Колин долго молчал. Не было никогда такого, чтобы он наслаждался своим письмом, это было нечто такое, что он просто делал.

Он писал, потому что не мог вообразить себя, не делающим это. Как мог он путешествовать по чужим землям, и не сохранить записей всего того, что он увидел, что он узнал, и наверно, самое важное, что он почувствовал?

Но сейчас, словно вернувшись назад во времени, он понял, что он каждый раз ощущал некое чувство удовлетворения всякий раз, когда он записывал фразу, по его мнению, точную, а предложение особенно верное.

Он отчетливо вспомнил то мгновение, когда он написал то описание, что читала Пенелопа. Он сидел на пляже в сумерках, когда солнце еще грело его кожу, а песок был твердый и в то же самое время мягкий под его голыми ступнями. Это был божественный момент — когда он мог ощущать то теплое, ленивое чувство, которое можно, по-настоящему, почувствовать лишь в конце лета (или на изумительных пляжах Средиземноморья), и он пытался придумать наиболее точной способе, описать

воду.

Он сидел там вечность — на самом деле не больше полчаса — перо стояло на бумаге дневника и ждало его вдохновения. А затем, он неожиданно понял, что температура была точно такой же, как в немного остывшей ванне, и на его лице появилась широкая восхищенная улыбка.

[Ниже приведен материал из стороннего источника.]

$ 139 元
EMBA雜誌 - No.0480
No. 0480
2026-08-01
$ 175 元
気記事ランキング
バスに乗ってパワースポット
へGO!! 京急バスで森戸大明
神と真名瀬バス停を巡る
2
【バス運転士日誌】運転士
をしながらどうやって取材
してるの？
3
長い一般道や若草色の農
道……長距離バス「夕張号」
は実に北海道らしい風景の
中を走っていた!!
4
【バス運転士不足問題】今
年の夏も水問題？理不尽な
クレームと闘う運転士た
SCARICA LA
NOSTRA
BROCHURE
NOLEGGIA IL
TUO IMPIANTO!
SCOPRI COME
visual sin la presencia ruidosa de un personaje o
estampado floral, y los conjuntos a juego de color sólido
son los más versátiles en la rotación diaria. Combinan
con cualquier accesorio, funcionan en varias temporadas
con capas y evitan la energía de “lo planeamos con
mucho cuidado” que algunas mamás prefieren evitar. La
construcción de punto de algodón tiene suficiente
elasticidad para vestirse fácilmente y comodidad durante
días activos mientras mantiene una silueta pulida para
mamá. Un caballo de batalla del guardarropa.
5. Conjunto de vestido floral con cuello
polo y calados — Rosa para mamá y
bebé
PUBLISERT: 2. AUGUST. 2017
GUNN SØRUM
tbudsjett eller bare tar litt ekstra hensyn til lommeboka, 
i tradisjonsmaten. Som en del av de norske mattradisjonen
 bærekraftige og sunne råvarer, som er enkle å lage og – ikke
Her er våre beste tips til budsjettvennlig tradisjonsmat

Да, он любил писать и наслаждался этим. Забавно, что он до сих пор не понимал этого.

— Хорошо, когда в твоей жизни есть что-то, — мягко сказала Пенелопа, — Что-то, приносящее удовлетворение и наполняет твою жизнь смыслом.

Она сложила руки на своих коленях, и посмотрела вниз на них.

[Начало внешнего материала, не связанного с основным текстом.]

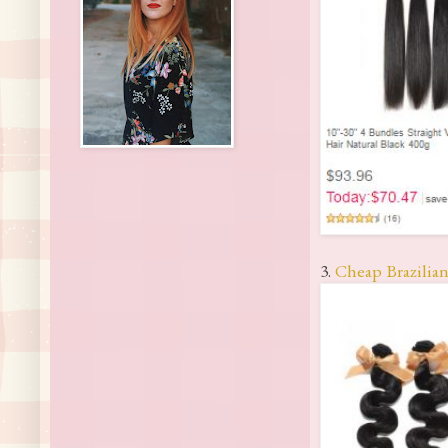
3.
Cheap Brazilian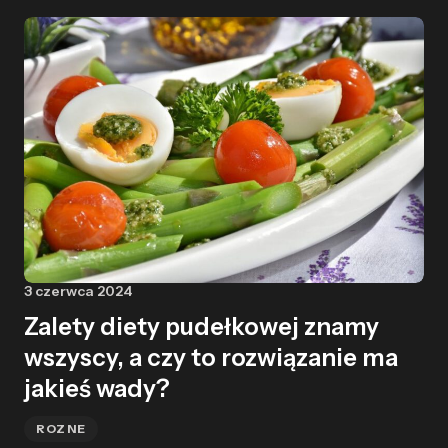
3 czerwca 2024
Zalety diety pudełkowej znamy
wszyscy, a czy to rozwiązanie ma
jakieś wady?
ROZNE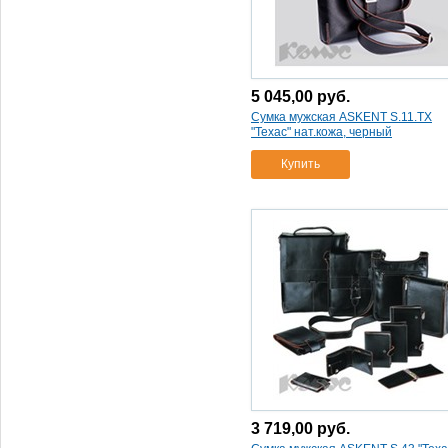
5 045,00
руб.
Сумка мужская ASKENT S.11.ТХ
"Техас" нат.кожа, черный
Купить
3 719,00
руб.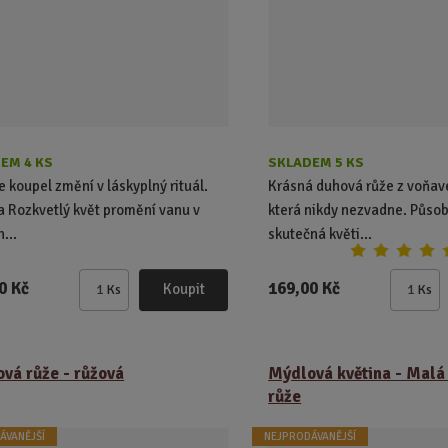
EM 4 KS
SKLADEM 5 KS
e koupel změní v láskyplný rituál.
Krásná duhová růže z voňav
a Rozkvetlý květ promění vanu v
která nikdy nezvadne. Působ
...
skutečná květi...
0 Kč
169,00 Kč
Koupit
Ks
Ks
Z
Z
m
m
ě
ě
n
n
vá růže - růžová
Mýdlová květina - Malá
i
i
růže
t
t
p
p
ÁVANĚJŠÍ
NEJPRODÁVANĚJŠÍ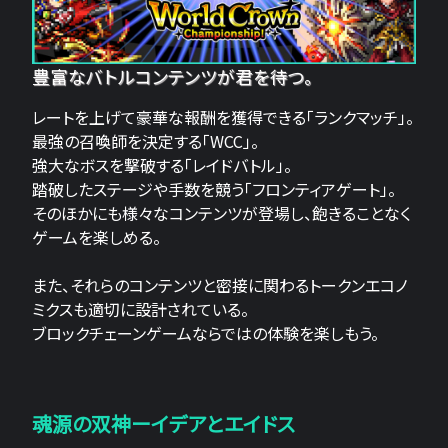
豊富なバトルコンテンツが君を待つ。
レートを上げて豪華な報酬を獲得できる「ランクマッチ」。
最強の召喚師を決定する「WCC」。
強大なボスを撃破する「レイドバトル」。
踏破したステージや手数を競う「フロンティアゲート」。
そのほかにも様々なコンテンツが登場し、飽きることなく
ゲームを楽しめる。
また、それらのコンテンツと密接に関わるトークンエコノ
ミクスも適切に設計されている。
ブロックチェーンゲームならではの体験を楽しもう。
魂源の双神ーイデアとエイドス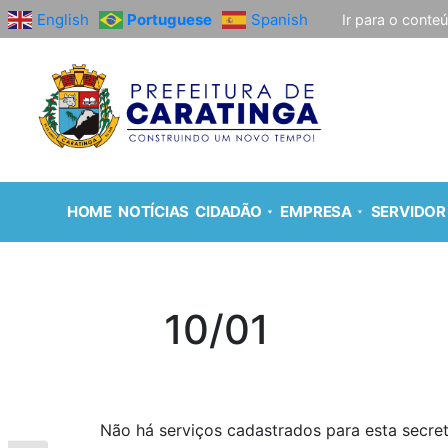
English
Portuguese
Spanish
Ir para o conte
HOME
NOTÍCIAS
CIDADÃO
EMPRESA
SERVIDOR
10/01
Não há serviços cadastrados para esta secret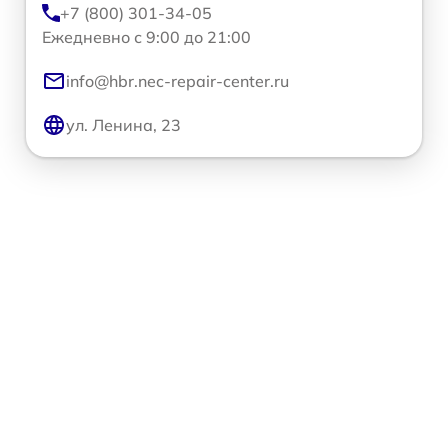
+7 (800) 301-34-05
Ежедневно с 9:00 до 21:00
info@hbr.nec-repair-center.ru
ул. Ленина, 23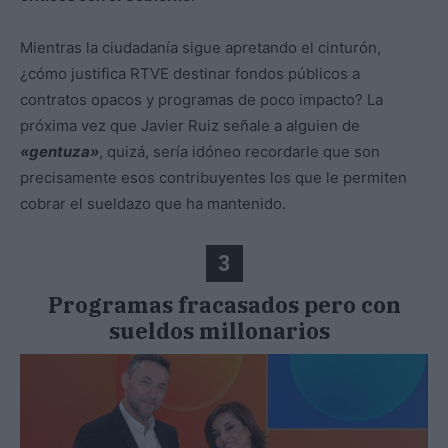
Mientras la ciudadanía sigue apretando el cinturón,
¿cómo justifica RTVE destinar fondos públicos a
contratos opacos y programas de poco impacto? La
próxima vez que Javier Ruiz señale a alguien de
«gentuza»
, quizá, sería idóneo recordarle que son
precisamente esos contribuyentes los que le permiten
cobrar el sueldazo que ha mantenido.
3
Programas fracasados pero con
sueldos millonarios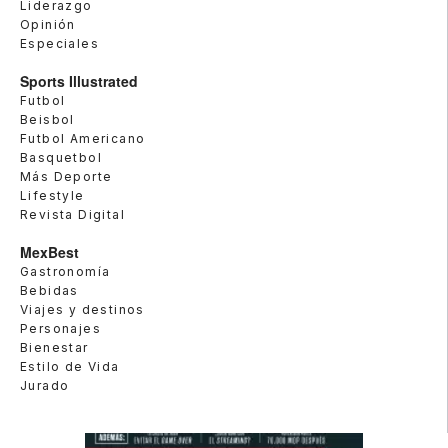
Liderazgo
Opinión
Especiales
Sports Illustrated
Futbol
Beisbol
Futbol Americano
Basquetbol
Más Deporte
Lifestyle
Revista Digital
MexBest
Gastronomía
Bebidas
Viajes y destinos
Personajes
Bienestar
Estilo de Vida
Jurado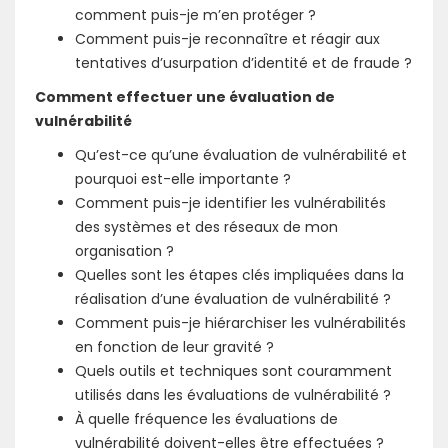
comment puis-je m’en protéger ?
Comment puis-je reconnaître et réagir aux
tentatives d’usurpation d’identité et de fraude ?
Comment effectuer une évaluation de
vulnérabilité
Qu’est-ce qu’une évaluation de vulnérabilité et
pourquoi est-elle importante ?
Comment puis-je identifier les vulnérabilités
des systèmes et des réseaux de mon
organisation ?
Quelles sont les étapes clés impliquées dans la
réalisation d’une évaluation de vulnérabilité ?
Comment puis-je hiérarchiser les vulnérabilités
en fonction de leur gravité ?
Quels outils et techniques sont couramment
utilisés dans les évaluations de vulnérabilité ?
À quelle fréquence les évaluations de
vulnérabilité doivent-elles être effectuées ?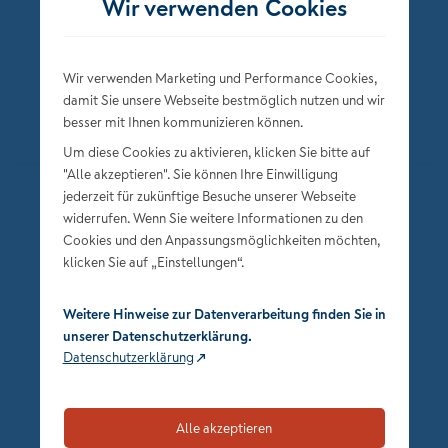
Wir verwenden Cookies
Wir verwenden Marketing und Performance Cookies,
damit Sie unsere Webseite bestmöglich nutzen und wir
besser mit Ihnen kommunizieren können.
Um diese Cookies zu aktivieren, klicken Sie bitte auf
"Alle akzeptieren". Sie können Ihre Einwilligung
jederzeit für zukünftige Besuche unserer Webseite
Datenschutz
widerrufen. Wenn Sie weitere Informationen zu den
Impressum
Cookies und den Anpassungsmöglichkeiten möchten,
klicken Sie auf „Einstellungen“.
Privatsphäre-Einstellungen
Weitere Hinweise zur Datenverarbeitung finden Sie in
unserer Datenschutzerklärung.
Datenschutzerklärung
Alle akzeptieren
zum Seitenanfang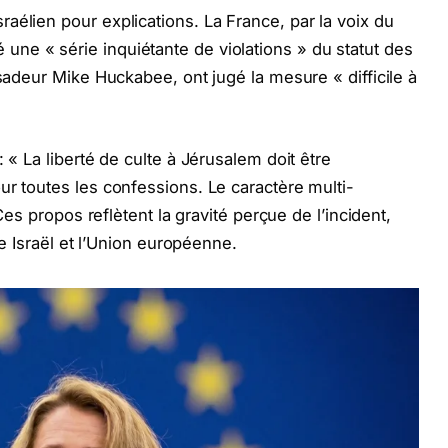
aélien pour explications. La France, par la voix du
ne « série inquiétante de violations » du statut des
ssadeur Mike Huckabee, ont jugé la mesure « difficile à
 « La liberté de culte à Jérusalem doit être
ur toutes les confessions. Le caractère multi-
 Ces propos reflètent la gravité perçue de l’incident,
re Israël et l’Union européenne.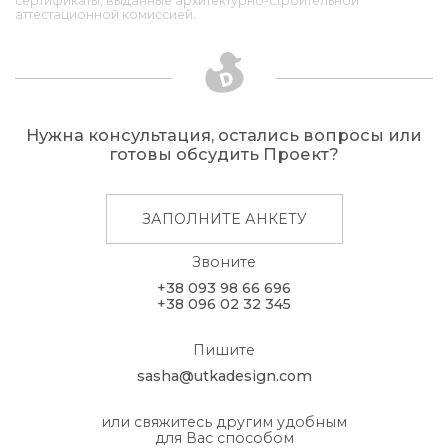
сертификаты, выданные архитектурно-строительной
аттестационной комиссией.
Нужна консультация, остались вопросы или
готовы обсудить Проект?
ЗАПОЛНИТЕ АНКЕТУ
Звоните
+38 093 98 66 696
+38 096 02 32 345
Пишите
sasha@utkadesign.com
или свяжитесь другим удобным
для Вас способом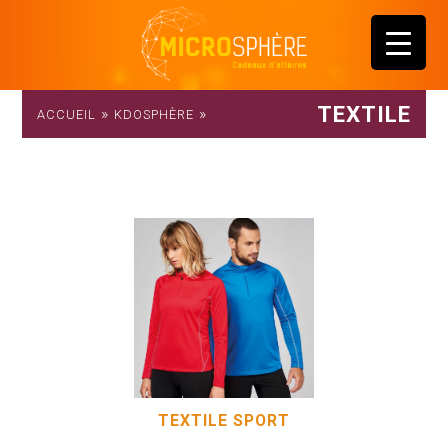
TEXTILE
»
»
ACCUEIL
KDOSPHÈRE
TEXTILE SPORT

— Я никогда не понимала радости спокойной и ленивой жизни.

Колину захотелось прикоснуться пальцами к ее подбородку, и увидеть ее глаза, когда он спросит ее:

“Что ты делаешь, чтобы наполнить свою жизнь смыслом?” Но, он не сделал этого.

Это было бы чересчур прямолинейно, и это бы значило, признаться самому себе, как ему интересен ее ответ. Поэтому, когда он спросил ее, он все еще держал руки скрещенными перед собой.

— Ничего, по правде говоря — ответила она, тщательно изучая свои ногти.

Потом, после долгой паузы, она неожиданно задрала подбородок вверх, так быстро, что он почти почувствовал приступ головокружения.

— Я люблю читать, — сказала она, — Хотя, фактически, я читаю не так уж и много. Еще я вышиваю время от времени, но я не очень хорошо делаю это. Я хотела бы сделать что-то большее, но, ладно…

— Что? — почти подталкивал ее Колин.

Пенелопа покачала головой.

— Ничего. Ты должен радоваться своим путешествиям. Я очень завидую тебе.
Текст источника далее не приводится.